The 3 band EQ is not necessary to get the stereo image, however when you add it you must be in the stereo mode as it negates the panning effect while in the mono mode.


What I found was at about +32 the panning image is closer to the stereo image you hear on a stereo wave. At +64 the stereo image is more defined and dramatic. In fact if you move chromatically from the center of the keyboard either up or down the scale, you can hear every note moving incrementally either to the right or left.

While the stereo image at +64 might be considered a pseudo stereo image, I believe it is far more than that. In fact I would consider it a more precise super stereo image. While the pan scaling is seperating each note in a mathematical fashion, it actually gives the image an actual, more defined distinction between each note as opposed to placing 2 mic’s on either end of an acoustic piano where the distinction of every note becomes more obscured in that type of stereo field.

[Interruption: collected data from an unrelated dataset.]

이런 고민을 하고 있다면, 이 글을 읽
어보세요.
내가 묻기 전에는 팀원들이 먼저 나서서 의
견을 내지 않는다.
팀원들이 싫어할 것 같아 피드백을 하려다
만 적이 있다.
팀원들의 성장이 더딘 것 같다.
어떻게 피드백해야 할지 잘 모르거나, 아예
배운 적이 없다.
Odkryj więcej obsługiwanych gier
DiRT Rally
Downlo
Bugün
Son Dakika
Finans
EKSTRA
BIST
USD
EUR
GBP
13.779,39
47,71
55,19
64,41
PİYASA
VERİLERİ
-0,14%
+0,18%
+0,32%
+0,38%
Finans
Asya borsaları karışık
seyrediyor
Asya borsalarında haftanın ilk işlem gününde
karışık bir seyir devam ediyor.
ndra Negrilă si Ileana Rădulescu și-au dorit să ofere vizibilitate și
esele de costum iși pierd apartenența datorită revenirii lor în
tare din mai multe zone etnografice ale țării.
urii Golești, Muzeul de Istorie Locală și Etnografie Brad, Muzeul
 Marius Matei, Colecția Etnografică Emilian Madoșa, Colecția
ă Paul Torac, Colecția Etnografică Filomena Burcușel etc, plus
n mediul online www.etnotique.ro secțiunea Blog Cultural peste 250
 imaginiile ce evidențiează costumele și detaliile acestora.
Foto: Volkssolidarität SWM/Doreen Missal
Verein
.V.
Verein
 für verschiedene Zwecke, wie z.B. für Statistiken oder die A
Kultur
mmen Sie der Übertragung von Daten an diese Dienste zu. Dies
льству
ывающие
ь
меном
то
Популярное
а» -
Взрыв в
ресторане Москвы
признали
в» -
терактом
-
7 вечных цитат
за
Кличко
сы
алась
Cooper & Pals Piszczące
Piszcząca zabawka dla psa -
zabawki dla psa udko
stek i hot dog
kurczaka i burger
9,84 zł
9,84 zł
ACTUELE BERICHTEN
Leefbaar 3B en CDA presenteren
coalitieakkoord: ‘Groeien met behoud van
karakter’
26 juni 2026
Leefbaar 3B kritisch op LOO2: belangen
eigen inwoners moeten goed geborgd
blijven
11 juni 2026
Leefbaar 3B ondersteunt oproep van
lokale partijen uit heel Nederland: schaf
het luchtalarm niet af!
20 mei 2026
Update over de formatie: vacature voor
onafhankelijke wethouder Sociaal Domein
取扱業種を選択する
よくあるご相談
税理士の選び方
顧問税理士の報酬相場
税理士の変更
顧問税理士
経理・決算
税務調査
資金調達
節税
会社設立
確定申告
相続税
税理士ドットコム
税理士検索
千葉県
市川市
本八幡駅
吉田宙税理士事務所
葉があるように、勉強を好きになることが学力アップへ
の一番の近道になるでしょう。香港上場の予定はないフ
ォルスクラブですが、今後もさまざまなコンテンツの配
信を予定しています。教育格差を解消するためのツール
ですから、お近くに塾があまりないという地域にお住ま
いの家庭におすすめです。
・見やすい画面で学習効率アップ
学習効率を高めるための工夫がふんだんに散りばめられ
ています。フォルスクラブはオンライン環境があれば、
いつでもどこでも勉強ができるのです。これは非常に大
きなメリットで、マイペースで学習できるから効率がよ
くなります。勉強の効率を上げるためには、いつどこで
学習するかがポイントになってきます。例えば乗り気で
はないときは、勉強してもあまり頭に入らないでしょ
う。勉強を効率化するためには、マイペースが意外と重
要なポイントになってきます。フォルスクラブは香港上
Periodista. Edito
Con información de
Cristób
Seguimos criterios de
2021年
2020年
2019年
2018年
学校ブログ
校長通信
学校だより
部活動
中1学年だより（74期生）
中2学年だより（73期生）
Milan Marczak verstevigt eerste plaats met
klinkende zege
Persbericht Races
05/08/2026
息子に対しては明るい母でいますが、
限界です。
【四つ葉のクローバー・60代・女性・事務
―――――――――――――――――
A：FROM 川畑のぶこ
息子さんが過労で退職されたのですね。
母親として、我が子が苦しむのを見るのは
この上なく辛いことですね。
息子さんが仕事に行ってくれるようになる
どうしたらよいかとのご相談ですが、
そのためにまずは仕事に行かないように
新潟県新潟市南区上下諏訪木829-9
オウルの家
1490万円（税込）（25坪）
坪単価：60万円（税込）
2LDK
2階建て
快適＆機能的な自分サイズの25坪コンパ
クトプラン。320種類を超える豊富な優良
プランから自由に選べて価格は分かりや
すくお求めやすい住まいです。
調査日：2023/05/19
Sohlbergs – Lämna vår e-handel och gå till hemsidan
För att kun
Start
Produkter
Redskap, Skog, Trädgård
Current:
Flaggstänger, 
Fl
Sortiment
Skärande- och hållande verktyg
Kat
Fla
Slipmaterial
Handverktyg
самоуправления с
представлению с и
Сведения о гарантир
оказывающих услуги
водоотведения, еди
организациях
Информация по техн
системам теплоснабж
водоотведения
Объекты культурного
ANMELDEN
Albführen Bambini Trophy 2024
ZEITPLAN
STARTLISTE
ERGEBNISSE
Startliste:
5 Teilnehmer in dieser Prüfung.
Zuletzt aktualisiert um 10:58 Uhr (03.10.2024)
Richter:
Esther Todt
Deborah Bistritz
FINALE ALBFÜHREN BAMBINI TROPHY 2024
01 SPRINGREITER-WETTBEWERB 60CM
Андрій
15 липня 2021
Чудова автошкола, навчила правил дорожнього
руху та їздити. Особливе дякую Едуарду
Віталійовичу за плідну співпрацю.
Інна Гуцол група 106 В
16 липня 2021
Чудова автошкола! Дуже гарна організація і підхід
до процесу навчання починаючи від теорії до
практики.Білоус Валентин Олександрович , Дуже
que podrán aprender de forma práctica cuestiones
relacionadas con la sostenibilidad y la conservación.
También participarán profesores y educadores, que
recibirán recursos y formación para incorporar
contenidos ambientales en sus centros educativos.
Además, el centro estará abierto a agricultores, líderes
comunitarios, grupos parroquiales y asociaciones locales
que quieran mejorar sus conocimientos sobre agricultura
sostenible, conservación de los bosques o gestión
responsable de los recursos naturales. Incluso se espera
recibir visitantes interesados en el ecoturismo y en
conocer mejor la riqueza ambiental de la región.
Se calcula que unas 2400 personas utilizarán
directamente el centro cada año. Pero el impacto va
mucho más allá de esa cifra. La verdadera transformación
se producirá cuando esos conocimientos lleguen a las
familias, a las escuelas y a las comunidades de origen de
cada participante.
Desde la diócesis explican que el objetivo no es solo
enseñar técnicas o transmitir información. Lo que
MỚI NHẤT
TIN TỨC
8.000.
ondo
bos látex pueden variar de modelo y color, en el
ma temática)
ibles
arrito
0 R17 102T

Try it. It is really cool and would probably sound awesome in a mix, especially where a piano is solo or a mix with only a few instruments. Just take a voice that has been initialized, add only 1 mono piano element (say preset wave 10), and adjust the pan scaling of that element to +64. If you do find the stereo field is too exagerated, try adjusting the pan scaling down to your liking. Of course you have to adjust other parameters to get the piano to sound correct, but this is just for demonstration purposes. Try headphones to hear the panning more incrementally.